Returns: Boolean - True if valid, false if invalid.

import {
  isValidDate,
} from 'package';

const someVar = 'string';
if (isValidDate(someVar) === true) {
  // Parse and/or use string
}

isValidDateTime

Determines if the provided string is a valid full date and time string.

Returns: Boolean - True if valid, false if invalid.

import {
  isValidDateTime,
} from 'package';

const someVar = 'string';
if (isValidDateTime(someVar) === true) {
  // Parse and/or use string
}

parseDateString

Parses a date string into a structured object.

Returns: Object - Represents the properties of a date.

  • Year - Integer
  • Month - Integer. Starting at 1 for counting. Remember that JS Date beings month counting at 0.
  • Day - Integer
import {
  parseDateString,
} from 'package';

const data = parseDateString('2000-01-01');
console.log(data.year); // 2022 as an integer
console.log(data.month); // 1 as an integer for January.
console.log(data.day); // 1 as an integer

parseDateTimeString

Parses a date and time string into a structured object.

Returns: Object - Represents the properties of a date and time.

  • Year - Integer
  • Month - Integer. Starting at 1 for counting. Remember that JS Date beings month counting at 0.
  • Day - Integer
  • Hour - Integer
  • Minute - Integer
  • Second - Integer
  • Offset - String
import {
  parseDateTimeString,
} from 'package';

const data = parseDateTimeString('2022-02-03T17:07:44+04:00');
console.log(data.year); // 2022 as an integer
console.log(data.month); // 2 as an integer for February.
console.log(data.day); // 3 as an integer
console.log(data.hour); // 17 as an integer
console.log(data.minute); // 7 as an integer
console.log(data.second); // 44 as an integer
console.log(data.offset); // +04:00 as a string

Release Versioning

The core of the package's logic is a set of regex strings. Due to the potential for minor tweaks to cause issues with existing systems the versioning should reflect that.

Major revisions

Major version increments will be done any time the regex patterns are modified out of an abundance of caution.

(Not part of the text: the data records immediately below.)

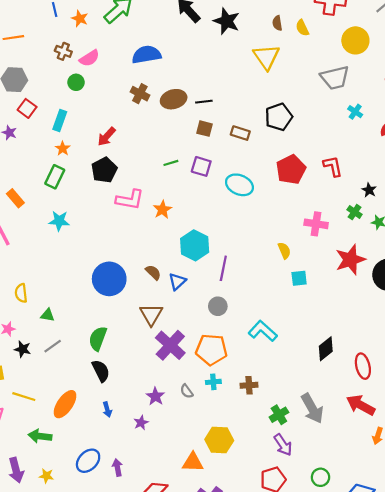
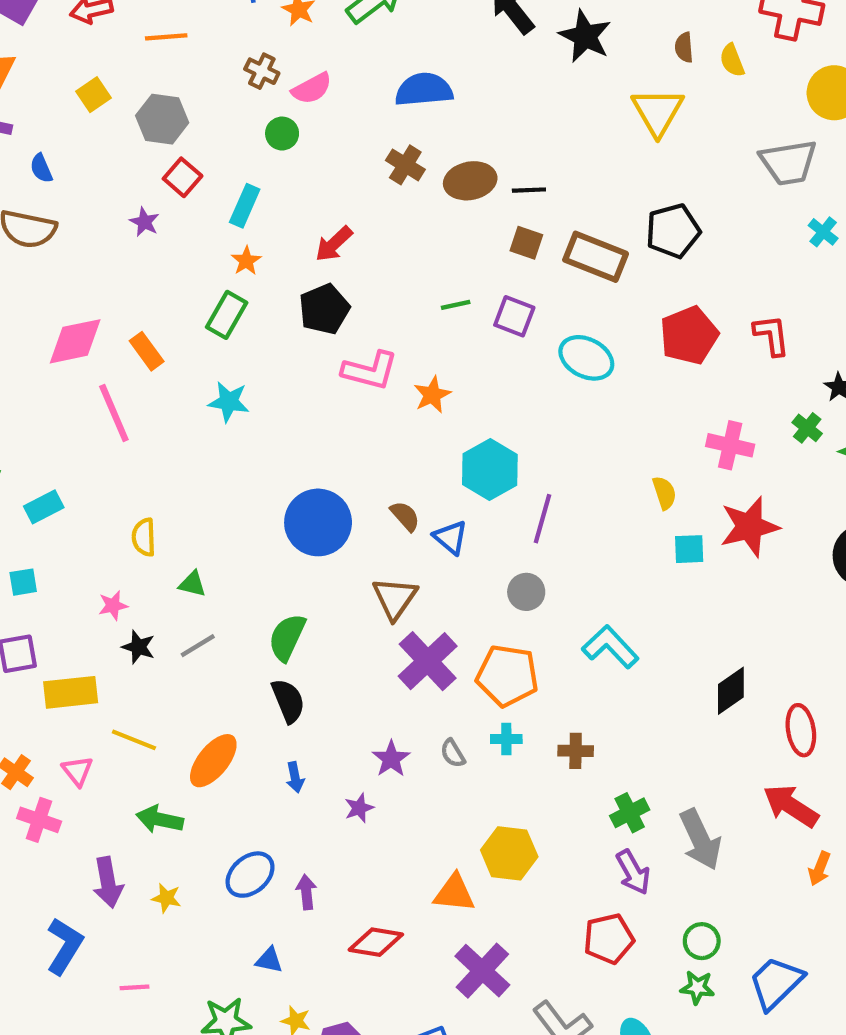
brown rectangle: (240, 133) -> (596, 257), size x1.6
red star: (350, 260) -> (749, 527), moved
blue triangle: (177, 281) -> (451, 537), turned -42
gray arrow: (312, 408) -> (700, 839), moved

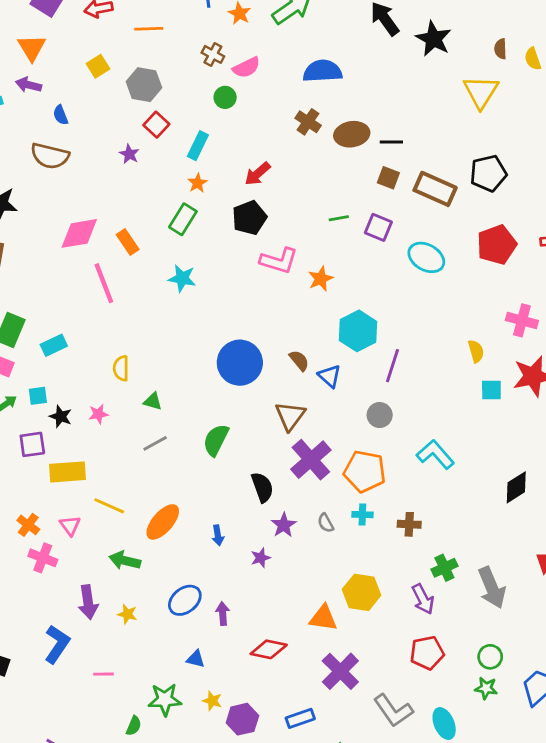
black star: (138, 647) -> (61, 417), moved
black semicircle: (288, 701) -> (262, 487), moved
purple arrow: (633, 872) -> (423, 599), moved

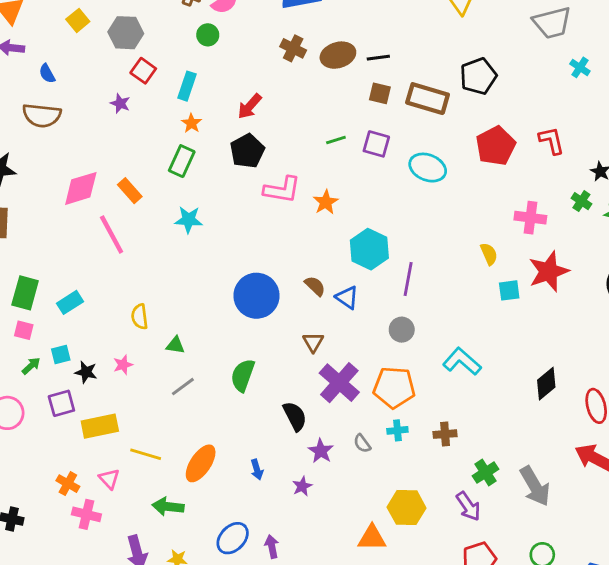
brown triangle: (290, 416) -> (313, 342), size x0.7

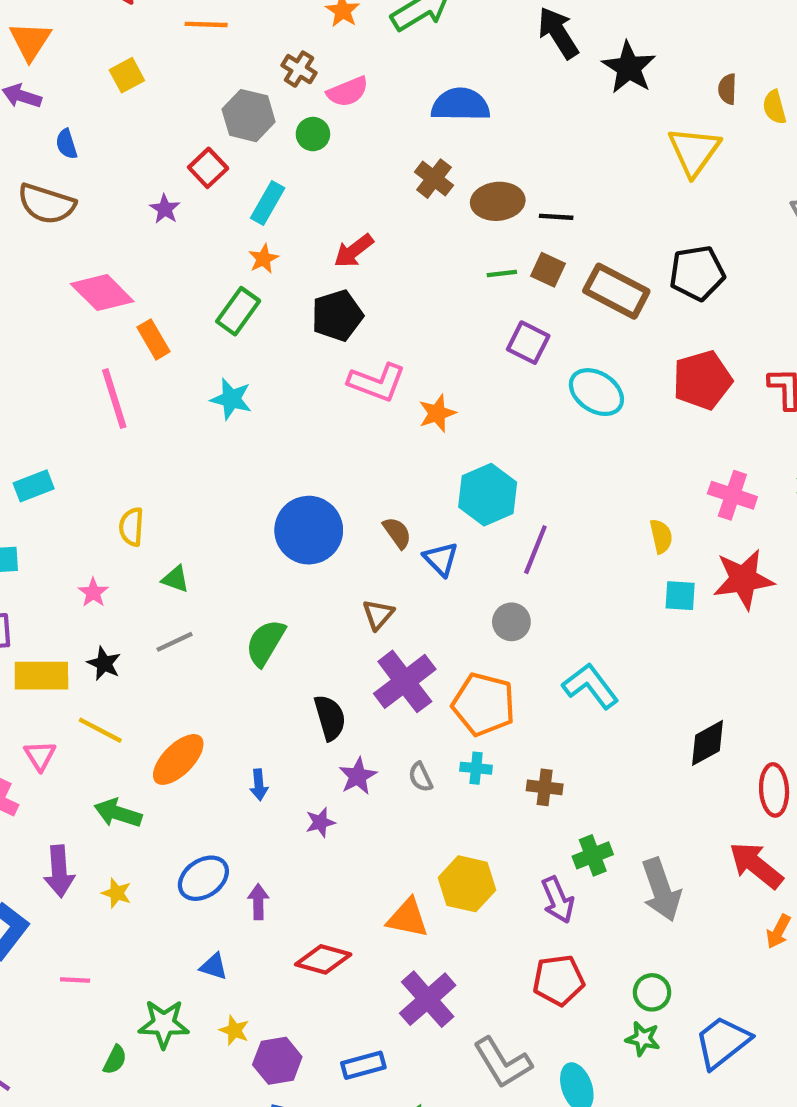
gray hexagon: (126, 33) -> (249, 116), moved
green line: (336, 140) -> (502, 274), moved
pink diamond: (81, 188) -> (102, 293), moved, turned 51
pink star: (123, 365) -> (93, 593), turned -30
black star: (86, 372) -> (104, 664), moved

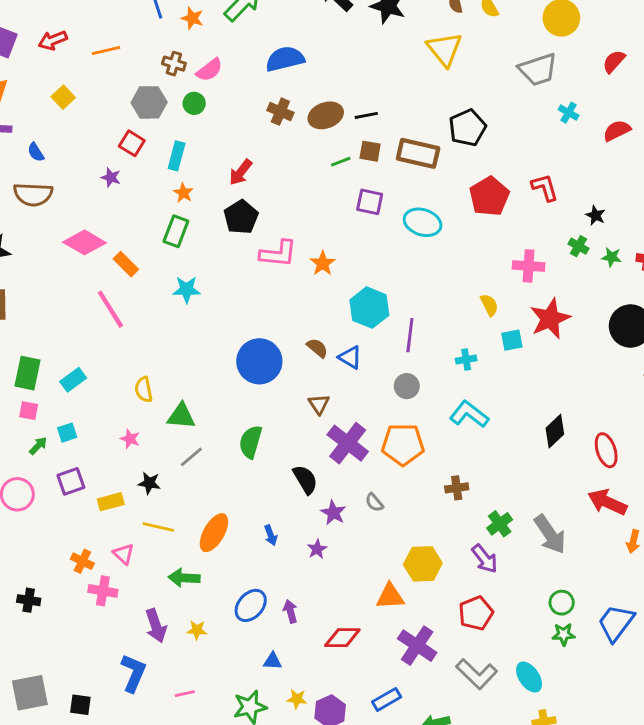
green triangle: (175, 579) -> (181, 416), size x1.5
yellow rectangle: (41, 676) -> (111, 502), size x0.7
cyan cross: (476, 768) -> (466, 359), moved
red pentagon: (558, 980) -> (476, 613), moved

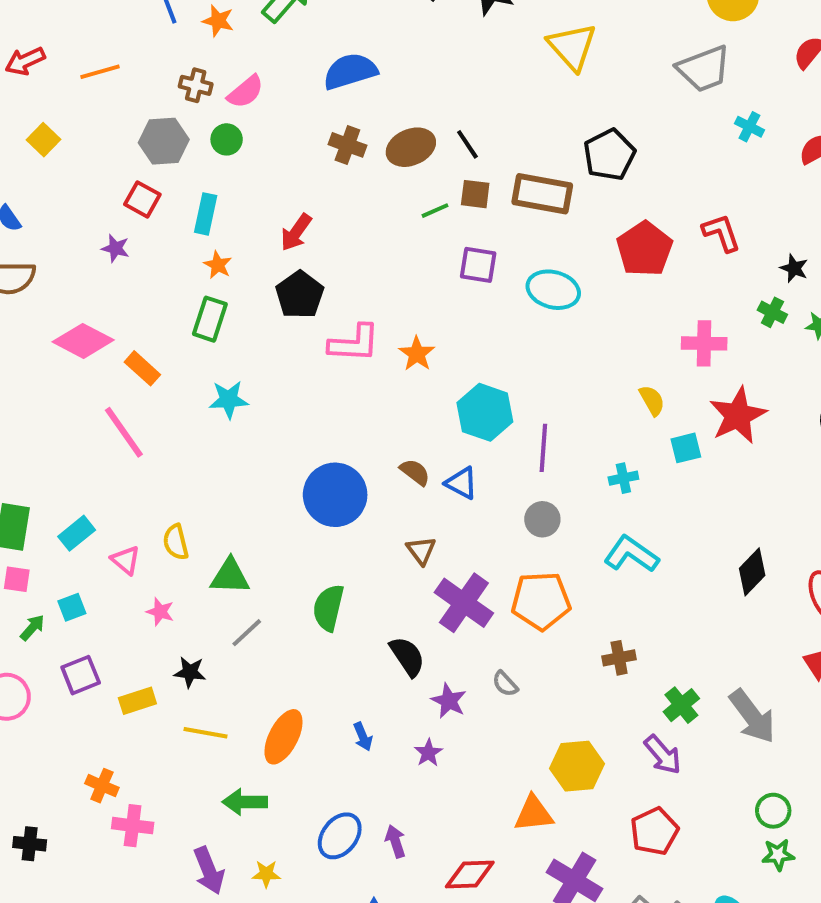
black line: (366, 115) -> (467, 144), turned 70
pink triangle: (124, 554) -> (126, 560), moved

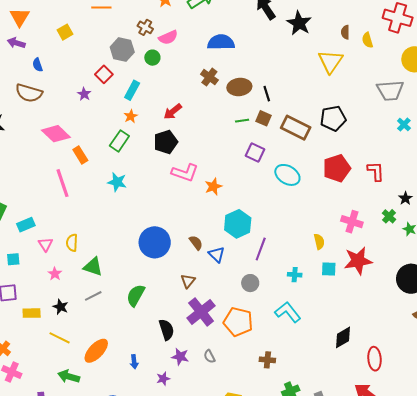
purple star: (449, 701) -> (180, 357), turned -30

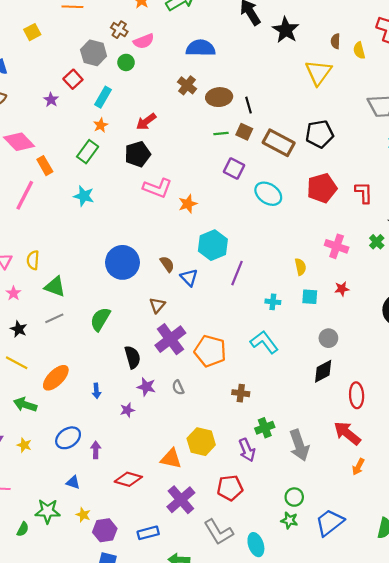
pink line: (63, 183) -> (25, 195), turned 44
red star: (358, 261) -> (342, 289), size x0.5
gray circle: (250, 283) -> (328, 338), moved

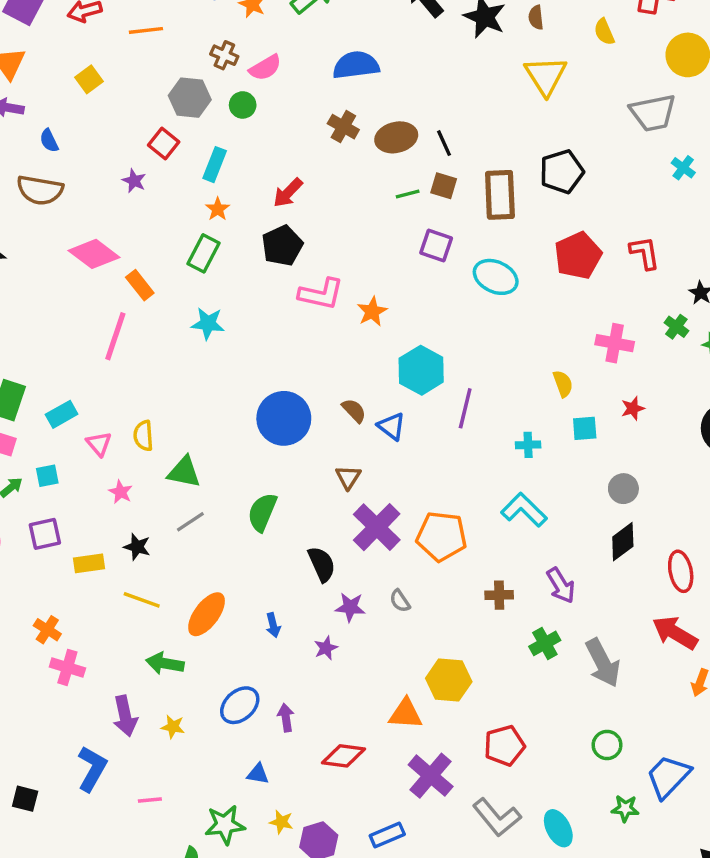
brown semicircle: (335, 41) -> (536, 17), moved
brown rectangle: (279, 143) -> (500, 195), turned 68
purple arrow: (247, 450) -> (561, 585), moved
green star: (289, 520) -> (625, 808), moved

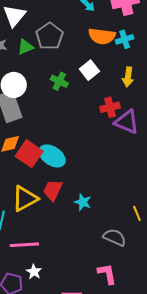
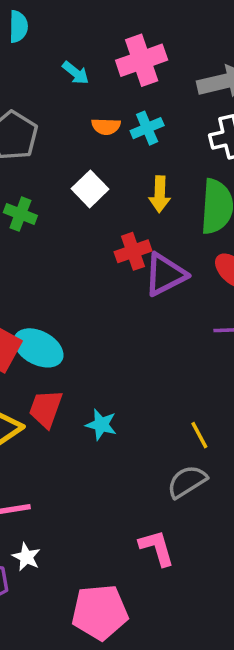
orange semicircle: (102, 36) -> (106, 126), size x0.6
green cross: (59, 81) -> (20, 214), moved
purple triangle: (127, 122) -> (165, 274), turned -44
gray semicircle: (115, 237) -> (187, 482), moved, turned -50

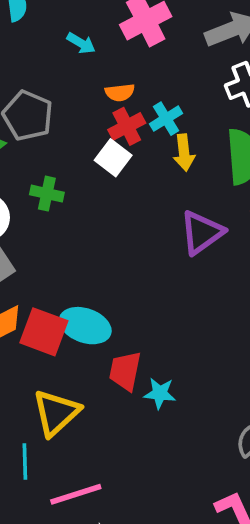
cyan cross: (147, 128) -> (166, 119), moved
red cross: (133, 251) -> (127, 126), moved
red trapezoid: (46, 409) -> (125, 371), moved

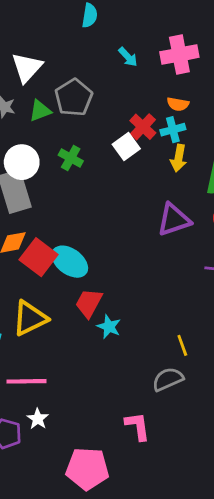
orange semicircle: (120, 92) -> (178, 104), moved
red cross: (127, 126) -> (143, 127), turned -36

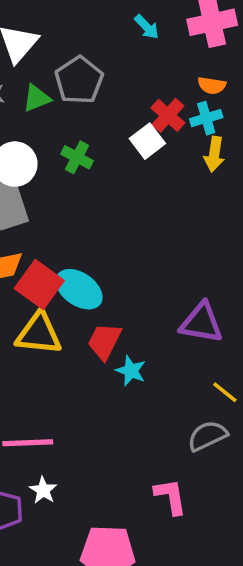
purple triangle: (174, 220) -> (201, 323), moved, turned 30
yellow triangle: (30, 318) -> (39, 334), moved, turned 33
yellow line: (182, 345) -> (225, 392), turned -30

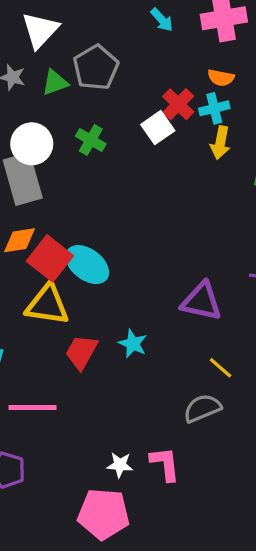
red trapezoid: (105, 341) -> (81, 352), moved
white star: (43, 490) -> (120, 465), moved, turned -30

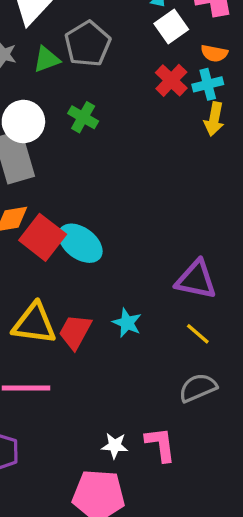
white square: (158, 128) -> (171, 26), moved
yellow triangle: (47, 305) -> (34, 324), moved
yellow line: (221, 368) -> (198, 334), moved

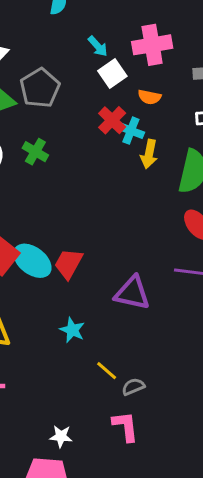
cyan cross: (208, 84) -> (131, 131), moved, turned 35
red trapezoid: (75, 332) -> (68, 264), moved
yellow line: (198, 334) -> (107, 371), moved
gray semicircle: (198, 388) -> (133, 387), size x0.7
pink L-shape: (160, 444) -> (125, 426), moved

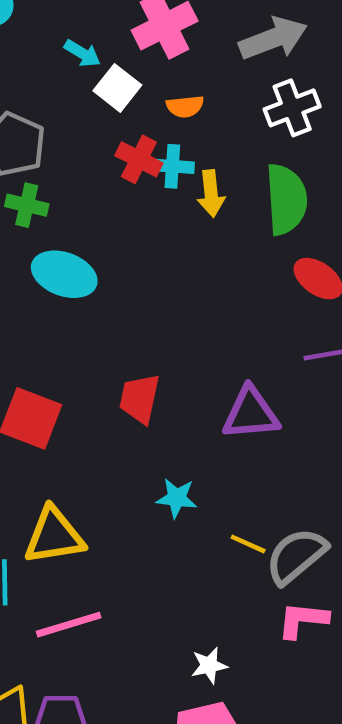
green cross: (35, 152) -> (27, 205), moved
cyan ellipse: (32, 261) -> (64, 274), moved
gray semicircle: (133, 387) -> (296, 556), size x1.8
pink L-shape: (125, 426) -> (303, 620), turned -60

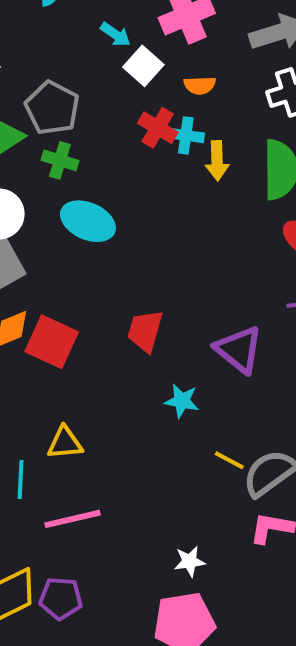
purple triangle: (251, 413) -> (239, 350), turned 40
cyan star: (177, 498) -> (182, 401), moved
yellow triangle: (54, 536) -> (65, 443), size x0.7

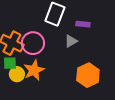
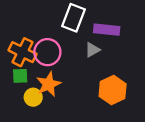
purple rectangle: (83, 24) -> (107, 30), size x1.5
yellow circle: (17, 74) -> (33, 97), moved

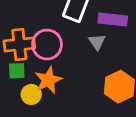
gray triangle: (92, 50) -> (97, 42), turned -35
orange cross: (23, 52) -> (19, 45), turned -32

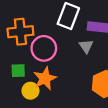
orange cross: (19, 45) -> (20, 32), moved

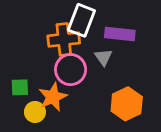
orange cross: (20, 32) -> (64, 39), moved
pink circle: (44, 48) -> (71, 70), moved

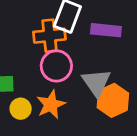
gray triangle: (103, 57) -> (96, 82), moved, size x1.6
orange star: (53, 97) -> (51, 105), moved

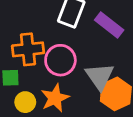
purple rectangle: (106, 30) -> (109, 25), turned 32
orange cross: (49, 36) -> (28, 49), moved

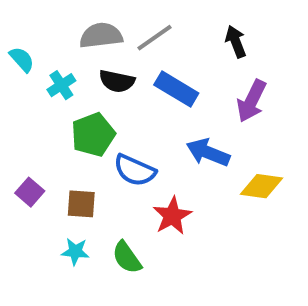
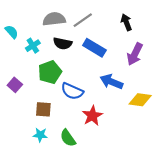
purple square: (30, 192) -> (15, 85), moved

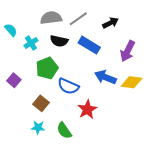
black arrow: (126, 22) -> (110, 23), moved, turned 84
yellow diamond: (140, 100) -> (132, 82), moved
brown square: (43, 109) -> (41, 103), turned 35

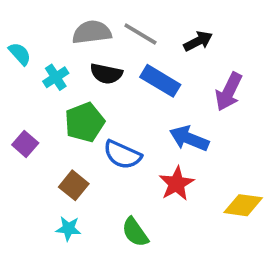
gray line: (78, 19) -> (140, 34), turned 66
yellow diamond: (132, 82) -> (243, 205), moved
red star: (87, 109) -> (176, 184), moved
green semicircle: (64, 131) -> (135, 232), moved

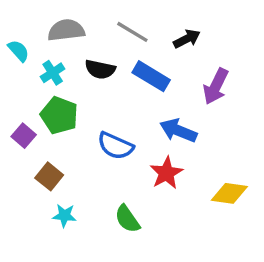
gray semicircle: (92, 32) -> (66, 30), moved
green pentagon: (85, 122) -> (59, 115), moved, turned -30
brown square: (74, 185) -> (49, 176), moved

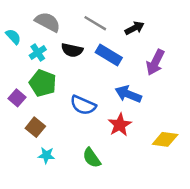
gray semicircle: (66, 30) -> (48, 22), turned 35

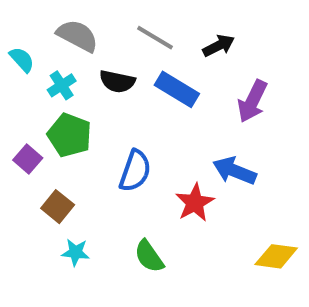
blue arrow: (128, 94) -> (234, 171), moved
blue semicircle: (83, 105) -> (135, 171), turned -95
yellow diamond: (165, 139) -> (276, 256), moved

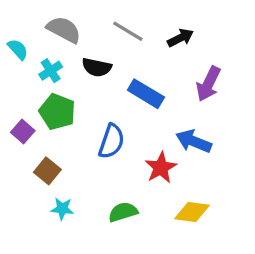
blue rectangle: (177, 89) -> (146, 94), moved
green semicircle: (149, 256) -> (123, 212), turned 108
yellow diamond: (276, 256) -> (192, 212), moved

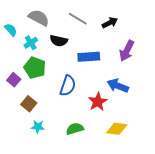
blue rectangle: (146, 94) -> (89, 57), turned -35

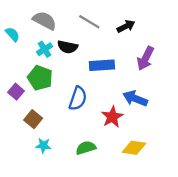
cyan cross: (31, 43) -> (45, 49), moved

Backwards incompatible API changes will require a major revision to attempt to align with Semver.

Minor revisions

Minor version increments will be used if new things are exposed. For any API changes that won't break existing usages. As well as for internal code changes that do not change input and output expectations.

Path revisions

Patch version increments will only be used for internal changes that don't affect the package results. For example deploying some documentation changes.

Notes

This package is only attempting to solve the higher 90% of logic for string formats. It is not attempting to be absolutely strict about complete time validity. For example:

  • 30th and 31st are valid even for shorter months
  • Any given time with 60 seconds is valid even though leap seconds is rarely valid.

If you are looking for an absolute time verification pattern that is not the scope or goal of this package. Primarily, it's just looking to make sure a string can be created into a JS Date without much issue.